Can you invite them to visit, on the sort of visit likely to involve going out for dinner, and hope that they’ll notice those places aren’t among their options?
Grandmas are often harder to shock than some might think.
Some years ago, my nieces gave me one of those big gift boxes full of processed cheese, additive-laden salamis, sugared nuts, odd candies, Very Salty crackers, etc.
All I could think, when I opened it, was how badly I’d wished somebody would have given me one of those when I was in college (and about their ages.) I used to see them in the stores and in ads and really want one; and never got one, then.
And how bad a fit it was for what I liked to eat when I actually got it, many years later.
I hope at least some of the first part showed on my face, and not too much of the second.
Many years ago my labor union had a gift drive for children.
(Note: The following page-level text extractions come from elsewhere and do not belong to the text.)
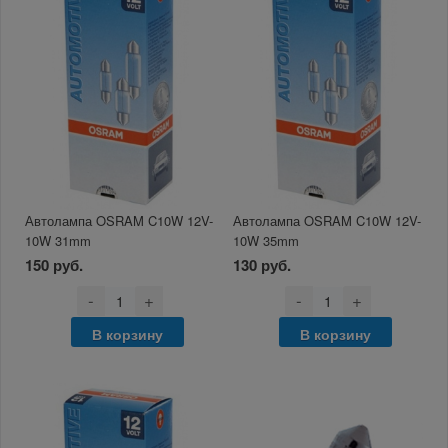
Автолампа OSRAM C10W 12V-
Автолампа OSRAM C10W 12V-
10W 31mm
10W 35mm
150 руб.
130 руб.
-
+
-
+
В корзину
В корзину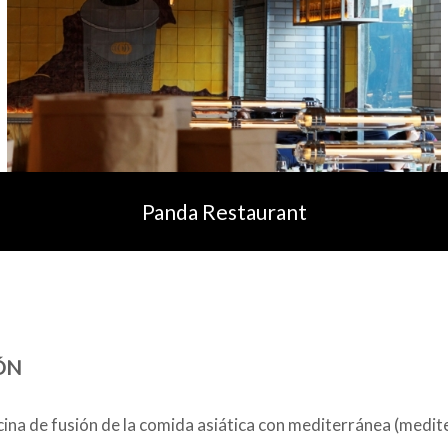
Panda Restaurant
ÓN
ina de fusión de la comida asiática con mediterránea (medit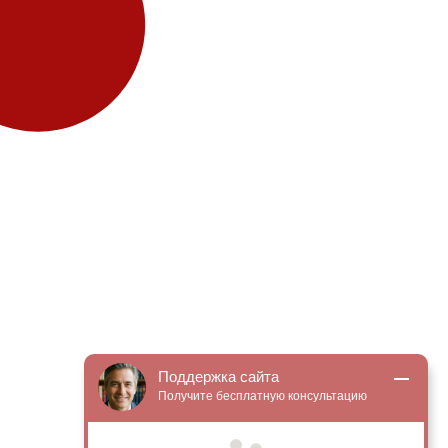
Поддержка сайта
Получите бесплатную консультацию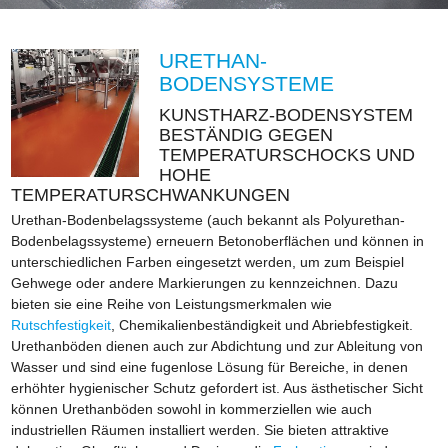
URETHAN-
BODENSYSTEME
KUNSTHARZ-BODENSYSTEM
BESTÄNDIG GEGEN
TEMPERATURSCHOCKS UND
HOHE
TEMPERATURSCHWANKUNGEN
Urethan-Bodenbelagssysteme (auch bekannt als Polyurethan-
Bodenbelagssysteme) erneuern Betonoberflächen und können in
unterschiedlichen Farben eingesetzt werden, um zum Beispiel
Gehwege oder andere Markierungen zu kennzeichnen. Dazu
bieten sie eine Reihe von Leistungsmerkmalen wie
Rutschfestigkeit
, Chemikalienbeständigkeit und Abriebfestigkeit.
Urethanböden dienen auch zur Abdichtung und zur Ableitung von
Wasser und sind eine fugenlose Lösung für Bereiche, in denen
erhöhter hygienischer Schutz gefordert ist. Aus ästhetischer Sicht
können Urethanböden sowohl in kommerziellen wie auch
industriellen Räumen installiert werden. Sie bieten attraktive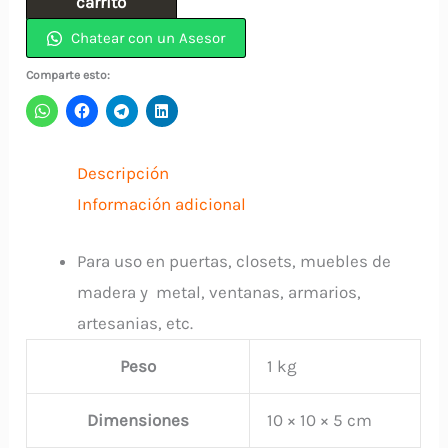
carrito
2"
Chatear con un Asesor
Con
Comparte esto:
Tornillo
INDUMA
cantidad
Descripción
Información adicional
Para uso en puertas, closets, muebles de
madera y metal, ventanas, armarios,
artesanias, etc.
Peso
1 kg
Dimensiones
10 × 10 × 5 cm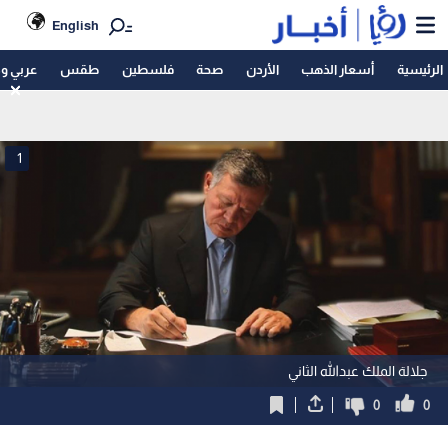
English
الرئيسية
أسعار الذهب
الأردن
صحة
فلسطين
طقس
عربي و
1
جلالة الملك عبدالله الثاني
0
0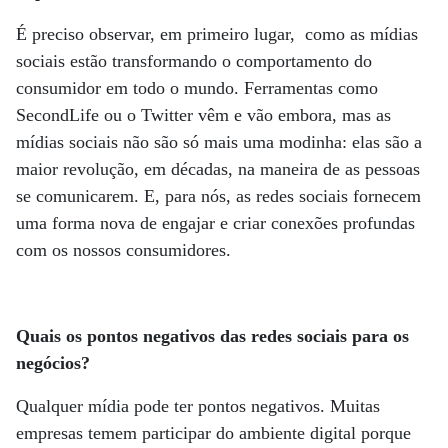
É preciso observar, em primeiro lugar, como as mídias
sociais estão transformando o comportamento do
consumidor em todo o mundo. Ferramentas como
SecondLife ou o Twitter vêm e vão embora, mas as
mídias sociais não são só mais uma modinha: elas são a
maior revolução, em décadas, na maneira de as pessoas
se comunicarem. E, para nós, as redes sociais fornecem
uma forma nova de engajar e criar conexões profundas
com os nossos consumidores.
Quais os pontos negativos das redes sociais para os
negócios?
Qualquer mídia pode ter pontos negativos. Muitas
empresas temem participar do ambiente digital porque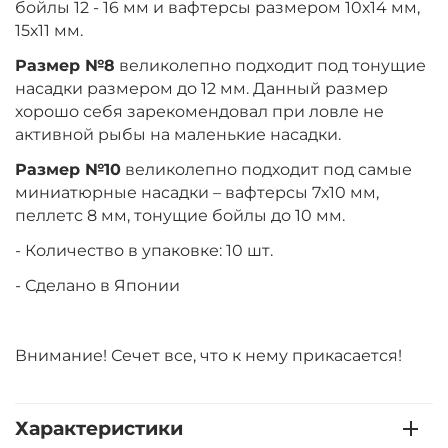
бойлы 12 - 16 мм и вафтерсы размером 10х14 мм,
15х11 мм.
Размер №8
великолепно подходит под тонущие
насадки размером до 12 мм. Данный размер
хорошо себя зарекомендовал при ловле не
активной рыбы на маленькие насадки.
Размер №10
великолепно подходит под самые
миниатюрные насадки – вафтерсы 7х10 мм,
пеллетс 8 мм, тонущие бойлы до 10 мм.
- Количество в упаковке: 10 шт.
- Сделано в Японии
Внимание! Сечет все, что к нему прикасается!
Характеристики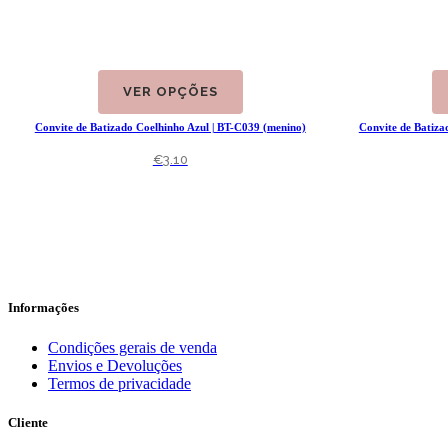
VER OPÇÕES
Convite de Batizado Coelhinho Azul | BT-C039 (menino)
Convite de Batiza
€
3.10
Informações
Condições gerais de venda
Envios e Devoluções
Termos de privacidade
Cliente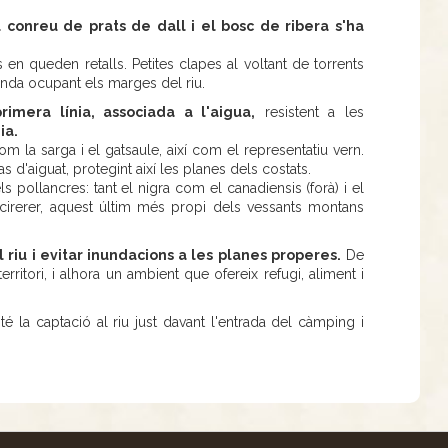
l conreu de prats de dall i el bosc de ribera s'ha
en queden retalls. Petites clapes al voltant de torrents
anda ocupant els marges del riu.
imera línia, associada a l'aigua,
resistent a les
ia.
 la sarga i el gatsaule, així com el representatiu vern.
as d'aiguat, protegint així les planes dels costats.
s pollancres: tant el nigra com el canadiensis (forà) i el
n cirerer, aquest últim més propi dels vessants montans
 riu i evitar inundacions a les planes properes.
De
ritori, i alhora un ambient que ofereix refugi, aliment i
té la captació al riu just davant l'entrada del càmping i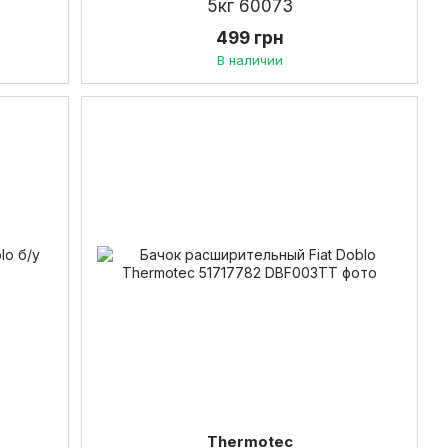
5кг 60073
499 грн
В наличии
Thermotec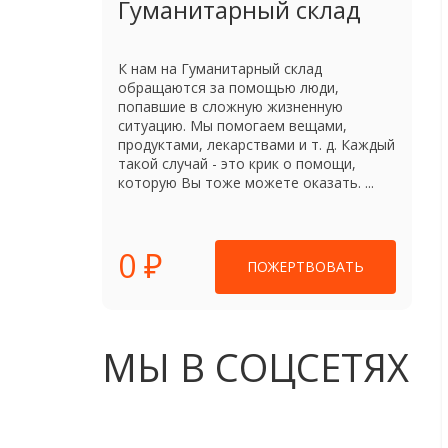
Гуманитарный склад
К нам на Гуманитарный склад
обращаются за помощью люди,
попавшие в сложную жизненную
ситуацию. Мы помогаем вещами,
продуктами, лекарствами и т. д. Каждый
такой случай - это крик о помощи,
которую Вы тоже можете оказать. ...
0 ₽
ПОЖЕРТВОВАТЬ
МЫ В СОЦСЕТЯХ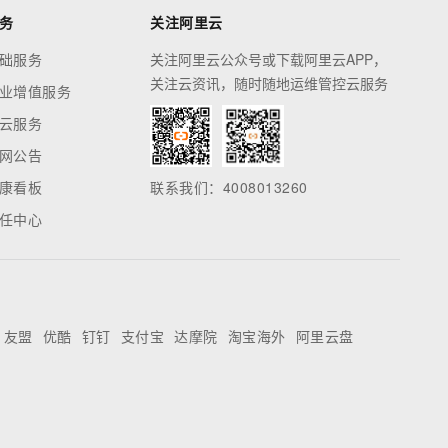
务
关注阿里云
础服务
关注阿里云公众号或下载阿里云APP，
关注云资讯，随时随地运维管控云服务
业增值服务
云服务
网公告
康看板
联系我们：4008013260
任中心
友盟
优酷
钉钉
支付宝
达摩院
淘宝海外
阿里云盘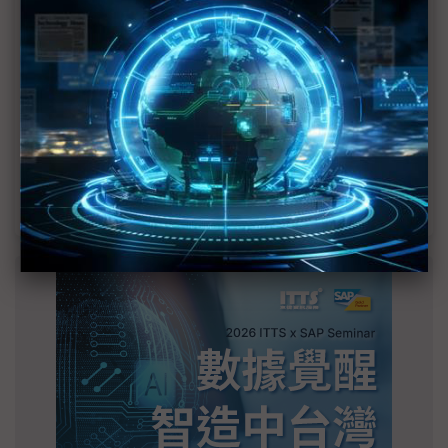
宣」只怕買不夠
英特爾EMIB良率達標 聯發科第2代ASIC產品
2028準時量產
SpaceX晶片採購大轉向 Elon Musk捨超微全面
採用NVIDIA
光進銅退更明確？ 聯發科估SerDes 448G為銅
線「最終戰場」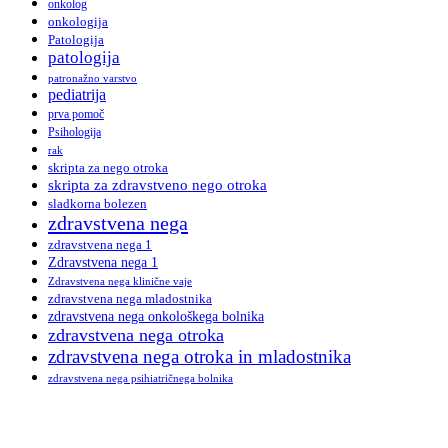
onkolog
onkologija
Patologija
patologija
patronažno varstvo
pediatrija
prva pomoč
Psihologija
rak
skripta za nego otroka
skripta za zdravstveno nego otroka
sladkorna bolezen
zdravstvena nega
zdravstvena nega 1
Zdravstvena nega 1
Zdravstvena nega klinične vaje
zdravstvena nega mladostnika
zdravstvena nega onkološkega bolnika
zdravstvena nega otroka
zdravstvena nega otroka in mladostnika
zdravstvena nega psihiatričnega bolnika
The premise was pay $50 for a child’s name, that money would be used to buy things the child needed like a coat or shoes. I drew the name of an 11 year old boy named Charles. A few days later I won a contest and received a 450 piece Lego set. I had no use for the Lego and decided to give it to Charles along with a few other toys and gift cards for clothing and other necessities. I was volunteering at the union hall on the day the gifts were distributed. I saw a family come in, mom, dad, a girl maybe 7 years told and a boy in a wheel chair. The boy had many physical handicaps and as I found out a bit later, was blind. This boy was Charles. The Lego set was totally inappropriate for a child like this. His parents had looks of dismay when they saw the Lego. I wanted to go apologize but part of the gift exchange was no contact between the gift givers and recipients. They seemed really happy with the gift cards so that was a positive.
Then someone at the organization in question dropped the ball when they didn’t tell the givers that they were dealing with a bunch of handicapped kids. [Should have explicitly put each child’s handicap(s) on the card below their name]
I feel lke I may have told this story in a similar thread a couple of years ago but anyway…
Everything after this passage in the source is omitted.